> **Work task**: This exercise asks for the records to be retyped exactly as they read.

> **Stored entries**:
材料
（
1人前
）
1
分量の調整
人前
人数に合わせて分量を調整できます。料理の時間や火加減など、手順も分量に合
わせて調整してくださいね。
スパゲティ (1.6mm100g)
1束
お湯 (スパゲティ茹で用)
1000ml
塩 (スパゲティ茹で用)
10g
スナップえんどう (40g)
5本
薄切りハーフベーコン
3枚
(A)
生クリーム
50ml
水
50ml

> **Worked solution**:
材料
（
1人前
）
1
分量の調整
人前
人数に合わせて分量を調整できます。料理の時間や火加減など、手順も分量に合
わせて調整してくださいね。
スパゲティ (1.6mm100g)
1束
お湯 (スパゲティ茹で用)
1000ml
塩 (スパゲティ茹で用)
10g
スナップえんどう (40g)
5本
薄切りハーフベーコン
3枚
(A)
生クリーム
50ml
水
50ml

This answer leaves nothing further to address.